* _Stored data entries_
>>>
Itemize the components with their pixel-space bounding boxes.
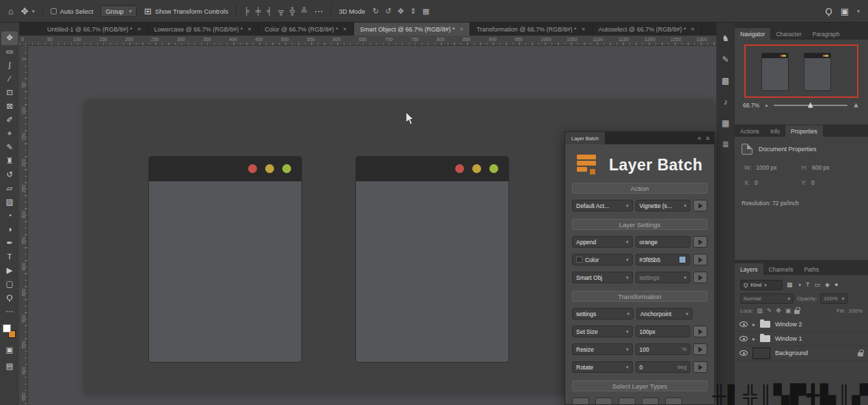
document-tab[interactable]: Transformation @ 66.7% (RGB/8#) * ✕	[470, 23, 592, 36]
layer-type-button[interactable]	[642, 397, 659, 405]
visibility-eye-icon[interactable]	[740, 322, 748, 327]
tab-channels[interactable]: Channels	[763, 263, 799, 275]
pan-3d-icon[interactable]: ✥	[398, 7, 404, 16]
dodge-tool[interactable]: ◑	[1, 223, 18, 237]
lasso-tool[interactable]: ʃ	[1, 59, 18, 73]
lock-artboard-icon[interactable]: ▣	[785, 308, 791, 314]
document-tab[interactable]: Color @ 66.7% (RGB/8#) * ✕	[258, 23, 354, 36]
shape-tool[interactable]: ▢	[1, 278, 18, 291]
run-color-button[interactable]	[693, 254, 707, 265]
rotate-dropdown[interactable]: Rotate ▾	[572, 361, 633, 373]
set-size-dropdown[interactable]: Set Size ▾	[572, 326, 633, 337]
tab-close-icon[interactable]: ✕	[582, 27, 586, 32]
document-tab[interactable]: Untitled-1 @ 66.7% (RGB/8#) * ✕	[41, 23, 148, 36]
auto-select-scope-dropdown[interactable]: Group ▾	[100, 5, 136, 17]
visibility-eye-icon[interactable]	[740, 350, 748, 356]
more-options-icon[interactable]: ⋯	[314, 7, 323, 16]
path-selection-tool[interactable]: ▶	[1, 264, 18, 278]
rotate-field[interactable]: 0 deg	[636, 361, 691, 373]
run-action-button[interactable]	[693, 200, 707, 211]
zoom-percentage[interactable]: 66.7%	[743, 102, 759, 109]
eyedropper-tool[interactable]: ✐	[1, 114, 18, 127]
kind-filter-dropdown[interactable]: Ϙ Kind ▾	[740, 280, 783, 290]
window-mockup-2[interactable]	[355, 156, 509, 363]
layer-row-background[interactable]: Background	[735, 346, 868, 361]
quick-mask-icon[interactable]: ▣	[1, 343, 18, 357]
transform-settings-dropdown[interactable]: settings ▾	[572, 308, 634, 319]
blur-tool[interactable]: ◔	[1, 209, 18, 223]
resize-field[interactable]: 100 %	[636, 343, 691, 355]
distribute-top-edges-icon[interactable]: ╦	[278, 7, 284, 15]
tab-layers[interactable]: Layers	[735, 263, 763, 275]
y-value[interactable]: 0	[811, 179, 815, 186]
navigator-preview[interactable]	[744, 44, 858, 98]
collapse-panel-icon[interactable]: «	[698, 135, 701, 142]
layer-type-button[interactable]	[572, 397, 589, 405]
set-size-field[interactable]: 100px	[636, 326, 691, 337]
healing-brush-tool[interactable]: ⌖	[1, 127, 18, 141]
distribute-centers-icon[interactable]: ╬	[290, 7, 295, 15]
layer-name[interactable]: Background	[775, 350, 808, 356]
tab-close-icon[interactable]: ✕	[137, 27, 141, 32]
orbit-3d-icon[interactable]: ↻	[372, 7, 379, 16]
brush-tool[interactable]: ✎	[1, 141, 18, 155]
show-transform-toggle[interactable]: ⊞ Show Transform Controls	[144, 7, 228, 16]
tab-info[interactable]: Info	[765, 125, 785, 137]
run-append-button[interactable]	[693, 236, 707, 248]
distribute-bottom-edges-icon[interactable]: ╩	[301, 7, 307, 15]
home-icon[interactable]: ⌂	[8, 7, 14, 16]
paragraph-panel-icon[interactable]: ♪	[724, 97, 728, 107]
group-expander-icon[interactable]: ▸	[752, 336, 755, 342]
width-value[interactable]: 1000 px	[756, 164, 776, 171]
pen-tool[interactable]: ✒	[1, 237, 18, 250]
smart-object-dropdown[interactable]: Smart Obj ▾	[572, 272, 633, 283]
action-set-dropdown[interactable]: Default Act... ▾	[572, 200, 633, 211]
run-set-size-button[interactable]	[693, 326, 707, 337]
layer-type-button[interactable]	[619, 397, 636, 405]
document-tab[interactable]: Lowercase @ 66.7% (RGB/8#) * ✕	[148, 23, 259, 36]
tab-close-icon[interactable]: ✕	[343, 27, 347, 32]
layer-name[interactable]: Window 2	[775, 321, 802, 328]
layer-type-button[interactable]	[595, 397, 612, 405]
tab-paths[interactable]: Paths	[798, 263, 824, 275]
panel-menu-icon[interactable]: ≡	[706, 135, 709, 142]
color-swatch[interactable]	[679, 256, 686, 263]
window-mockup-1[interactable]	[148, 156, 302, 363]
lock-transparency-icon[interactable]: ▨	[757, 308, 763, 314]
slide-3d-icon[interactable]: ⇕	[410, 7, 416, 16]
eraser-tool[interactable]: ▱	[1, 182, 18, 196]
filter-adjustment-layers-icon[interactable]: ◑	[798, 282, 801, 288]
fill-value[interactable]: 100%	[849, 308, 863, 314]
edit-toolbar-icon[interactable]: ⋯	[1, 305, 18, 319]
brush-settings-panel-icon[interactable]: ✎	[722, 55, 729, 64]
screen-mode-icon[interactable]: ▤	[1, 360, 18, 374]
document-tab[interactable]: Autoselect @ 66.7% (RGB/8#) * ✕	[593, 23, 702, 36]
filter-shape-layers-icon[interactable]: ▭	[814, 282, 820, 288]
tab-close-icon[interactable]: ✕	[247, 27, 252, 32]
hex-color-field[interactable]: #3f85b5	[636, 254, 691, 265]
marquee-tool[interactable]: ▭	[1, 45, 18, 59]
run-resize-button[interactable]	[693, 343, 707, 355]
frame-tool[interactable]: ⊠	[1, 100, 18, 114]
lock-all-icon[interactable]	[794, 310, 800, 314]
align-left-edges-icon[interactable]: ╞	[244, 7, 249, 15]
tab-paragraph[interactable]: Paragraph	[807, 28, 845, 40]
tab-actions[interactable]: Actions	[735, 125, 765, 137]
auto-select-toggle[interactable]: Auto Select	[51, 8, 94, 15]
clone-stamp-tool[interactable]: ♜	[1, 155, 18, 168]
tab-navigator[interactable]: Navigator	[735, 28, 770, 40]
action-name-dropdown[interactable]: Vignette (s... ▾	[636, 200, 691, 211]
smart-object-settings-dropdown[interactable]: settings ▾	[636, 272, 691, 283]
color-mode-dropdown[interactable]: Color ▾	[572, 254, 633, 265]
move-tool[interactable]: ✥	[1, 31, 18, 45]
blend-mode-dropdown[interactable]: Normal ▾	[740, 293, 794, 304]
visibility-eye-icon[interactable]	[740, 336, 748, 341]
append-mode-dropdown[interactable]: Append ▾	[572, 236, 633, 248]
filter-smart-objects-icon[interactable]: ◈	[825, 282, 830, 288]
layer-row-window-2[interactable]: ▸ Window 2	[735, 317, 868, 332]
layer-row-window-1[interactable]: ▸ Window 1	[735, 332, 868, 346]
current-tool-preset[interactable]: ✥ ▾	[21, 7, 35, 16]
resize-dropdown[interactable]: Resize ▾	[572, 343, 633, 355]
align-right-edges-icon[interactable]: ╡	[267, 7, 272, 15]
zoom-slider-thumb[interactable]	[808, 103, 813, 108]
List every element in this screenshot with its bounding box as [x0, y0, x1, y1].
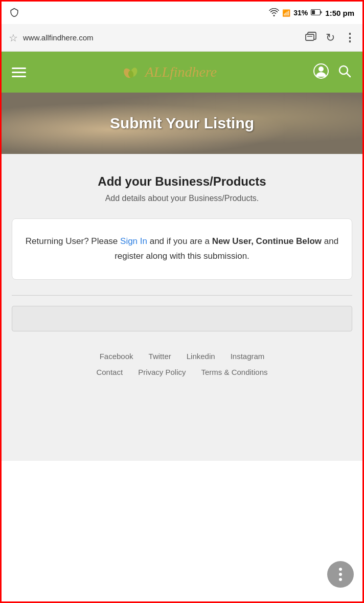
input-box[interactable] — [12, 306, 352, 331]
fab-dot — [339, 568, 342, 571]
user-icon[interactable] — [313, 63, 329, 81]
svg-point-8 — [318, 66, 324, 72]
fab-dot — [339, 573, 342, 576]
nav-right — [313, 63, 352, 81]
refresh-icon[interactable]: ↻ — [326, 31, 335, 44]
hamburger-menu[interactable] — [12, 68, 26, 77]
nav-header: ALLfindhere — [2, 52, 362, 93]
footer-row-1: Facebook Twitter Linkedin Instagram — [12, 352, 352, 361]
svg-rect-2 — [306, 34, 314, 40]
footer-twitter[interactable]: Twitter — [149, 352, 171, 361]
section-title: Add your Business/Products — [12, 174, 352, 189]
browser-bar: ☆ www.allfindhere.com ↻ ⋮ — [2, 24, 362, 52]
info-box: Returning User? Please Sign In and if yo… — [12, 218, 352, 280]
tabs-icon[interactable] — [305, 32, 316, 43]
bookmark-icon[interactable]: ☆ — [9, 32, 18, 44]
footer-linkedin[interactable]: Linkedin — [187, 352, 215, 361]
new-user-text: New User, Continue Below — [212, 236, 322, 246]
status-right: 📶 31% 1:50 pm — [269, 8, 354, 18]
sim-icon: 📶 — [282, 9, 290, 17]
hamburger-line — [12, 72, 26, 73]
hero-title: Submit Your Listing — [110, 115, 254, 132]
logo-area[interactable]: ALLfindhere — [123, 64, 217, 80]
section-subtitle: Add details about your Business/Products… — [12, 194, 352, 203]
more-icon[interactable]: ⋮ — [344, 31, 355, 44]
footer-privacy[interactable]: Privacy Policy — [138, 368, 186, 376]
footer-instagram[interactable]: Instagram — [231, 352, 265, 361]
browser-icons: ↻ ⋮ — [305, 31, 355, 44]
info-prefix: Returning User? Please — [26, 236, 120, 246]
divider — [12, 295, 352, 296]
time-display: 1:50 pm — [325, 9, 354, 17]
footer-links: Facebook Twitter Linkedin Instagram Cont… — [12, 347, 352, 376]
status-bar: 📶 31% 1:50 pm — [2, 2, 362, 24]
url-text: www.allfindhere.com — [23, 33, 94, 42]
svg-line-10 — [347, 73, 350, 77]
hero-banner: Submit Your Listing — [2, 93, 362, 154]
fab-dot — [339, 578, 342, 581]
sign-in-link[interactable]: Sign In — [120, 236, 147, 246]
footer-terms[interactable]: Terms & Conditions — [201, 368, 268, 376]
shield-icon — [10, 8, 19, 18]
fab-dots — [339, 568, 342, 581]
fab-button[interactable] — [327, 561, 354, 588]
info-middle: and if you are a — [147, 236, 212, 246]
hamburger-line — [12, 68, 26, 69]
hamburger-line — [12, 76, 26, 77]
logo-leaf-icon — [123, 65, 141, 79]
footer-facebook[interactable]: Facebook — [100, 352, 133, 361]
url-area: ☆ www.allfindhere.com — [9, 32, 299, 44]
svg-rect-1 — [312, 10, 315, 14]
battery-icon — [311, 9, 322, 17]
wifi-icon — [269, 8, 279, 18]
footer-contact[interactable]: Contact — [96, 368, 123, 376]
footer-row-2: Contact Privacy Policy Terms & Condition… — [12, 368, 352, 376]
logo-text: ALLfindhere — [145, 64, 217, 80]
status-left — [10, 8, 19, 18]
battery-percent: 31% — [293, 9, 308, 17]
search-icon[interactable] — [337, 63, 352, 81]
main-content: Add your Business/Products Add details a… — [2, 154, 362, 461]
<<<
* _PROBLEM TO SOLVE_
Could you copy every line in the records that holds "Returning"?

* _EXERCISE ANSWER_
info-box: Returning User? Please Sign In and if yo… — [12, 218, 352, 280]
info-prefix: Returning User? Please — [26, 236, 120, 246]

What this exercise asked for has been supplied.